Wanted Pandugod (stylized as Wanted PanduGod) is a 2022 Indian Telugu-language comedy film directed by Sreedhar Seepana and features Sunil, Sudigali Sudheer and Deepika Pilli in primary roles. The film was released on 19 August 2022.

Cast 

Sunil as Pandugadu
Sudigali Sudheer
 Deepika Pilli 
Srinivasa Reddy
Vennela Kishore
Vishnu Priya
Saptagiri
Nitya Shetty
Anasuya Bharadwaj
Tanikella Bharani
Aamani
Shakalaka Shankar
Brahmanandam as a doctor
Prudhviraj
Raghu Babu
Ananth Babu
Jagadeesh Prathap Bandari
Vasanthi
Hema

Production 
The film was presented by director K. Raghavendra Rao.

Release and reception 
Wanted Pandugod was released theatrically on 19 August 2022. Post-theatrical streaming rights of the film were acquired by Aha.
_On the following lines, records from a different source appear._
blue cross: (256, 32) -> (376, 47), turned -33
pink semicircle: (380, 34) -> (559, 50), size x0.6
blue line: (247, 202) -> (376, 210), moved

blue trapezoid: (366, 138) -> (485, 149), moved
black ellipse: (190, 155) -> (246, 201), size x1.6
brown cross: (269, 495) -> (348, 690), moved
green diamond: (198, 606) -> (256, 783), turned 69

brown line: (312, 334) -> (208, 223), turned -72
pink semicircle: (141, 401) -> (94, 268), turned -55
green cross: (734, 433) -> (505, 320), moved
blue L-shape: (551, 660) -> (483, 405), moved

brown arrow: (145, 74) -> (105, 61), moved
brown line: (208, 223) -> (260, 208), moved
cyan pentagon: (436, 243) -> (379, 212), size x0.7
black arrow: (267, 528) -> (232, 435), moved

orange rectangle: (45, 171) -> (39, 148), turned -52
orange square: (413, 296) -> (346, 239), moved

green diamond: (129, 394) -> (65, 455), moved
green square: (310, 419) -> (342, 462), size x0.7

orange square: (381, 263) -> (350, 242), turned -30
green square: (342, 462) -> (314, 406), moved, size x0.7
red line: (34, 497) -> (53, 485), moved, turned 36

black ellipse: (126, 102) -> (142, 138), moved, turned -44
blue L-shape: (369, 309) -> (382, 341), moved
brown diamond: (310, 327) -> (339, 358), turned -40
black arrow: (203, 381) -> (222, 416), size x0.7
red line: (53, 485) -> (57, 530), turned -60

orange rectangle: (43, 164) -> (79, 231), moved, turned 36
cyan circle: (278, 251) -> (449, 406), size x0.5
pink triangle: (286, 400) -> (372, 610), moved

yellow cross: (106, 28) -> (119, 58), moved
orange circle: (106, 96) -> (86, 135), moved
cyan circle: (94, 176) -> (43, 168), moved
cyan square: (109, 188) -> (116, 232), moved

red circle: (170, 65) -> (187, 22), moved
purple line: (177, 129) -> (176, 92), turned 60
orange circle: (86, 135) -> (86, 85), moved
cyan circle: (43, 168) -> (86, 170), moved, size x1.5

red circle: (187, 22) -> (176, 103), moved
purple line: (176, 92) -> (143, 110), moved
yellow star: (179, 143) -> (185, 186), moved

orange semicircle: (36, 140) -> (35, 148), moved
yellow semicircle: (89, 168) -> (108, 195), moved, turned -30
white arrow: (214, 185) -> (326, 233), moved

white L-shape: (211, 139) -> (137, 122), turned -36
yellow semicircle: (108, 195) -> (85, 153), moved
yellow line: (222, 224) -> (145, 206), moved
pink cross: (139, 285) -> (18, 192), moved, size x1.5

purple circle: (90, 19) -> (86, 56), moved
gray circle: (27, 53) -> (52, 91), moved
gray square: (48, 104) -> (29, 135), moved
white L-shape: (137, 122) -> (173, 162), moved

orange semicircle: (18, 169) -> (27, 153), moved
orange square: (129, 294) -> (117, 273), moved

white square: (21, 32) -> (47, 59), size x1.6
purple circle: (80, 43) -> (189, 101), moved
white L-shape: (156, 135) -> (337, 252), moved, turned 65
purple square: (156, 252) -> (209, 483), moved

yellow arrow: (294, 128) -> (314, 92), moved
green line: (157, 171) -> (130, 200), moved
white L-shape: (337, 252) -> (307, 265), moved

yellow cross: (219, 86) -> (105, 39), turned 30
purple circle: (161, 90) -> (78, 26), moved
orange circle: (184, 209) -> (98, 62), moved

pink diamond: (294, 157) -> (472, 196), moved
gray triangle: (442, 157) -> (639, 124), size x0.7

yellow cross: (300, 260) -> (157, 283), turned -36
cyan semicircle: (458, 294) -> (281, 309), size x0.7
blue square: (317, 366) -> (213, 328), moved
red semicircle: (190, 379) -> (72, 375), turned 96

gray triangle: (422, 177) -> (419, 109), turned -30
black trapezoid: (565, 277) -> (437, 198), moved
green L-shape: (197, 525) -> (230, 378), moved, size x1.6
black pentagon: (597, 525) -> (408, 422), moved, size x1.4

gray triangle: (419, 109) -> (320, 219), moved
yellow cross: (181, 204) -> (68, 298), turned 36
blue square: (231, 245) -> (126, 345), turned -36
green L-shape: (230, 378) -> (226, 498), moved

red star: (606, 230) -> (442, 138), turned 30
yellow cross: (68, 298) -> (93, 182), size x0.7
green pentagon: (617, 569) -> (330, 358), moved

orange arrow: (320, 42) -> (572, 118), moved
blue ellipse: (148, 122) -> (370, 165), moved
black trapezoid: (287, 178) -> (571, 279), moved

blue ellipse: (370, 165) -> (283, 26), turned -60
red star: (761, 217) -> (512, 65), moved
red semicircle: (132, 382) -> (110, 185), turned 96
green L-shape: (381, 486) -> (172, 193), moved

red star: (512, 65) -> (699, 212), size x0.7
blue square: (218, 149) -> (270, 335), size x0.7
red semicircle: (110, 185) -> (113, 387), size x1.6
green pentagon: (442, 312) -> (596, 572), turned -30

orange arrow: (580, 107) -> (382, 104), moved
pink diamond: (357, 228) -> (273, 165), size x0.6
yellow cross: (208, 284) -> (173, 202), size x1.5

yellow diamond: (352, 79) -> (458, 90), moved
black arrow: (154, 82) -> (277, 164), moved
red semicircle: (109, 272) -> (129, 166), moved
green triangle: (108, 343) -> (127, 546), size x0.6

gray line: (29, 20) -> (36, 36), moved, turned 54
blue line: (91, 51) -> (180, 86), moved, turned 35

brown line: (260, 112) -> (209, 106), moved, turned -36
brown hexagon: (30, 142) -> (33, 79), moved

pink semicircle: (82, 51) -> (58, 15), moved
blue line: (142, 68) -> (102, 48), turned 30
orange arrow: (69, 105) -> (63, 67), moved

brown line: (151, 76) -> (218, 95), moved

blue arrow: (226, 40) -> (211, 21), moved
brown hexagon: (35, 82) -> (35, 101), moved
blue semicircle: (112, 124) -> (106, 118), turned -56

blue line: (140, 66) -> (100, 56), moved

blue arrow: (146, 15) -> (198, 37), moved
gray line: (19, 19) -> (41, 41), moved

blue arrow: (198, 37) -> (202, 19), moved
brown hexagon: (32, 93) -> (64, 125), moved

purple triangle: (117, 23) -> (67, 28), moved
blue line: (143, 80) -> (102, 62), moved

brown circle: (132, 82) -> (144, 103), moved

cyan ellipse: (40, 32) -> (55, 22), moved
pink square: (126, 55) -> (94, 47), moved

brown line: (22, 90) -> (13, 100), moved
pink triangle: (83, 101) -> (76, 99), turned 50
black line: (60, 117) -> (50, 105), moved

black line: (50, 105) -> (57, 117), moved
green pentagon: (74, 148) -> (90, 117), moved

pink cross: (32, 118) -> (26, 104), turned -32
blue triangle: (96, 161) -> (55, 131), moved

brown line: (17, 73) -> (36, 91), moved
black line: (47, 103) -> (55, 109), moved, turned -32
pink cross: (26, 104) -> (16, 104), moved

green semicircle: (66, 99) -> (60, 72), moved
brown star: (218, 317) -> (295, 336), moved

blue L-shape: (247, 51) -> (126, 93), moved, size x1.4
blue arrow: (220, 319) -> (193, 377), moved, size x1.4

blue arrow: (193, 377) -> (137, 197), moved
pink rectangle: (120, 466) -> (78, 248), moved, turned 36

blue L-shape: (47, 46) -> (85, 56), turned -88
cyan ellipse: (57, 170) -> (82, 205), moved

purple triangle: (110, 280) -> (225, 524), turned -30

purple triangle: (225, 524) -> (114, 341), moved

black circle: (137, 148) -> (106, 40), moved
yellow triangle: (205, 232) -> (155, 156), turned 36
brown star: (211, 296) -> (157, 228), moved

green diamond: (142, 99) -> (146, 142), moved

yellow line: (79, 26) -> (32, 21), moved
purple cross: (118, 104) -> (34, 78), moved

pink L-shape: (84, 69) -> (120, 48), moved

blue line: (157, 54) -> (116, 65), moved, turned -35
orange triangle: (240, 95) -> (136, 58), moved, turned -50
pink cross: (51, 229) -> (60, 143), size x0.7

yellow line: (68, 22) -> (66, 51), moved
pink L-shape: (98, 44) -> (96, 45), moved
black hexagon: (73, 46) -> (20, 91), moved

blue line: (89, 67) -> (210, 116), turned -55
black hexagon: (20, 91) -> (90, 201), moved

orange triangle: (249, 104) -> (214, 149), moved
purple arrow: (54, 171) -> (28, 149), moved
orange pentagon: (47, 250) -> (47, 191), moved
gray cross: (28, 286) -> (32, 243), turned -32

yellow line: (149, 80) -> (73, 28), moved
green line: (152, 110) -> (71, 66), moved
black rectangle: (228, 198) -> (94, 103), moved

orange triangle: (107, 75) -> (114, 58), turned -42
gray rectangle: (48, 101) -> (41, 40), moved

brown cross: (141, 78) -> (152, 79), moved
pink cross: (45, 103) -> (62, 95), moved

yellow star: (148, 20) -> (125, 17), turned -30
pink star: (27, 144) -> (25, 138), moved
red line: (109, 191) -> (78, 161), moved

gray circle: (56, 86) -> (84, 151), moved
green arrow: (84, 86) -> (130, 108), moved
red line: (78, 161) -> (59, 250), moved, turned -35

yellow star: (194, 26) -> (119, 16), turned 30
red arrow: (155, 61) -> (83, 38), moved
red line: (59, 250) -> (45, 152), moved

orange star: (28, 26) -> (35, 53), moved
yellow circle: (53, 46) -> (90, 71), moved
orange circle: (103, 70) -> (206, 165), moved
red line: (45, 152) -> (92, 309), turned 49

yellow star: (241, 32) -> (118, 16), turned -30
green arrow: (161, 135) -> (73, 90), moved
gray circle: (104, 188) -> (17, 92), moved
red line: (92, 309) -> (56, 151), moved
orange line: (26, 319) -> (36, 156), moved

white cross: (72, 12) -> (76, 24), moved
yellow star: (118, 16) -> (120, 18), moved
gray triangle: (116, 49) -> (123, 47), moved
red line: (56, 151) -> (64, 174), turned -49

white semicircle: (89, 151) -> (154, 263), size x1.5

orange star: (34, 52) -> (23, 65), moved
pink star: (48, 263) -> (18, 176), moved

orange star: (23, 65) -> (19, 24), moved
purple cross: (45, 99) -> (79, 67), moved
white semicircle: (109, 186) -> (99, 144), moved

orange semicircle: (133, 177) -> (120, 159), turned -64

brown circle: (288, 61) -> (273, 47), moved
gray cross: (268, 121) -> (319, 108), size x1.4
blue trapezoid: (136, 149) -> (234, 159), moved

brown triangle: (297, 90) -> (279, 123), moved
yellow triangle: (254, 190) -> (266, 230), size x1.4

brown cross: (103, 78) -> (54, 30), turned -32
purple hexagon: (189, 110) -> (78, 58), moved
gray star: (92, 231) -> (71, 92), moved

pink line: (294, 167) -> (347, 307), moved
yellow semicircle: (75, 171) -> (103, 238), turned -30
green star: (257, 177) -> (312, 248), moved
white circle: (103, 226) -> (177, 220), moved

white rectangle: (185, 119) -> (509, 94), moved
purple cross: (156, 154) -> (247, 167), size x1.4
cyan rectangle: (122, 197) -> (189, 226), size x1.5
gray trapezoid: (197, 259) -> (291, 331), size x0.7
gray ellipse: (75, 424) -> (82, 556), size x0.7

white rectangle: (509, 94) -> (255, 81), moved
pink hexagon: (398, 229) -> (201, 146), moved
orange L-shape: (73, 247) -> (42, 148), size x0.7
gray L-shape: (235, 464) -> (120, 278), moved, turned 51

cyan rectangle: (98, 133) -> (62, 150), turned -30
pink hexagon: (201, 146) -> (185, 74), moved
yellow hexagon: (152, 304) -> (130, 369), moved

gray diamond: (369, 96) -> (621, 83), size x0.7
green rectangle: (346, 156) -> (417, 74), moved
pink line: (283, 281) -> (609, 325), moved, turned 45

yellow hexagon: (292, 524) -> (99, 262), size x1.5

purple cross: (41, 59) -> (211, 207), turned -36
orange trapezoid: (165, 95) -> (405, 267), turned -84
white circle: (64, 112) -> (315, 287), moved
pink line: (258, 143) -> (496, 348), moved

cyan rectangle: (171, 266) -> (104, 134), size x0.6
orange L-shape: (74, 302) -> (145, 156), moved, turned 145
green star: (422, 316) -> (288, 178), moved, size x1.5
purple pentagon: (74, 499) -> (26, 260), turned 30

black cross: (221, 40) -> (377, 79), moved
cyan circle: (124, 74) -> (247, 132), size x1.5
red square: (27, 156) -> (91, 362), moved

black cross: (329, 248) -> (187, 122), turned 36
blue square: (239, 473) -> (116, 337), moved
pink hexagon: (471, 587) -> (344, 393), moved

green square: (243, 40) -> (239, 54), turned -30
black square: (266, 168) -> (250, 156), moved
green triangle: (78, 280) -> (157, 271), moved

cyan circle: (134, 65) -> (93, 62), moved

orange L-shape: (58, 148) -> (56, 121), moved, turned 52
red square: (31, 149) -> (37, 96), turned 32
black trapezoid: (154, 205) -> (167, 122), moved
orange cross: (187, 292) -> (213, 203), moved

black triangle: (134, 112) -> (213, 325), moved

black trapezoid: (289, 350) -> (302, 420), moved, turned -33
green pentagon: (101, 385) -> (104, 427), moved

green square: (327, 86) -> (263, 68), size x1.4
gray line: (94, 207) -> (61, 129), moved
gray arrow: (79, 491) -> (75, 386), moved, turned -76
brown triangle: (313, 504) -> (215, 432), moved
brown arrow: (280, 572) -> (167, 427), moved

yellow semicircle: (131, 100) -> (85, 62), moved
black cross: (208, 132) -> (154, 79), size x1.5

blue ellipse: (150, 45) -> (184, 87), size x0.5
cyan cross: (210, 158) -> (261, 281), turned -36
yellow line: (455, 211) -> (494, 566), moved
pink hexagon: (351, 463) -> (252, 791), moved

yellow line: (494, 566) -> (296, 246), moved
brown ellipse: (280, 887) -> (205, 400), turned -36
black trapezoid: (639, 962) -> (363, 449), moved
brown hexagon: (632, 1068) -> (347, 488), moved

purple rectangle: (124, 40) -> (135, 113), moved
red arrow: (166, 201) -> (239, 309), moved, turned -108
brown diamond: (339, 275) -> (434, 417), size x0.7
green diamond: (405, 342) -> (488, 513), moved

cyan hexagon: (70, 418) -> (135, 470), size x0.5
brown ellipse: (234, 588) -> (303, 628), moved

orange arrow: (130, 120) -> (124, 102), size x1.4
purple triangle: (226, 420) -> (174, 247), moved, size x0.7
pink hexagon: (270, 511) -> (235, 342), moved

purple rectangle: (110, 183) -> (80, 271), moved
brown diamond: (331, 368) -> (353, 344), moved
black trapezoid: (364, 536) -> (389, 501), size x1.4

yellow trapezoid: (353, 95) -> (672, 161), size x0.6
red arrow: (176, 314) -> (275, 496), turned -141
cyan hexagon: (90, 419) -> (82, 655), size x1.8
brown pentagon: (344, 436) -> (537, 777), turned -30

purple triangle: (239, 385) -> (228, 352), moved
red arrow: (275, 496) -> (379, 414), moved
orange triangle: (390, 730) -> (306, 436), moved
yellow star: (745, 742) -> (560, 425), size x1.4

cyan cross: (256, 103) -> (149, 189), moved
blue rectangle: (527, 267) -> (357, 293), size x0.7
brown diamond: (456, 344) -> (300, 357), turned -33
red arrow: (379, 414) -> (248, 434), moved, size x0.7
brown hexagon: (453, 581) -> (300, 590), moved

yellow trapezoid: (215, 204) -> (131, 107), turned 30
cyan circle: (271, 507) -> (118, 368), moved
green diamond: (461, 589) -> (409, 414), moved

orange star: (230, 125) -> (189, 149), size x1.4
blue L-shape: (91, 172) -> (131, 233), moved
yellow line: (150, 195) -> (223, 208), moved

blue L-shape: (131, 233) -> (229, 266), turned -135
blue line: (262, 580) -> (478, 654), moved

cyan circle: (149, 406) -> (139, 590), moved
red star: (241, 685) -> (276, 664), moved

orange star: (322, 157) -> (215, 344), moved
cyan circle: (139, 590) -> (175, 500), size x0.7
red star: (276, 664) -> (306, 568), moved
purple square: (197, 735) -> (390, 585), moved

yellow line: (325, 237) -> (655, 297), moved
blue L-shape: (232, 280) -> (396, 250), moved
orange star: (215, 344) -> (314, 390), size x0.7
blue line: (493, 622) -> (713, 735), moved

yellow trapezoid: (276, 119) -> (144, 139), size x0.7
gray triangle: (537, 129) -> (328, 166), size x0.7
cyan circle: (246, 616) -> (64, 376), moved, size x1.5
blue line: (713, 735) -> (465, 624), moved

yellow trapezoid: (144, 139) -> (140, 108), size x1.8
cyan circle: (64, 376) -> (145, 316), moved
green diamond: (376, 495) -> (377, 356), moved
A critic from Sakshi praised the film's comedy. Asianet News Telugu gave the film a rating of two-and-a-half out of five stars and wrote that the film can entertain a certain audience. A critic from 123Telugu wrote that "On the whole, Wanted PanduGod is an outdated comedy caper that is loud and has a few jokes that the B and C center audience might enjoy".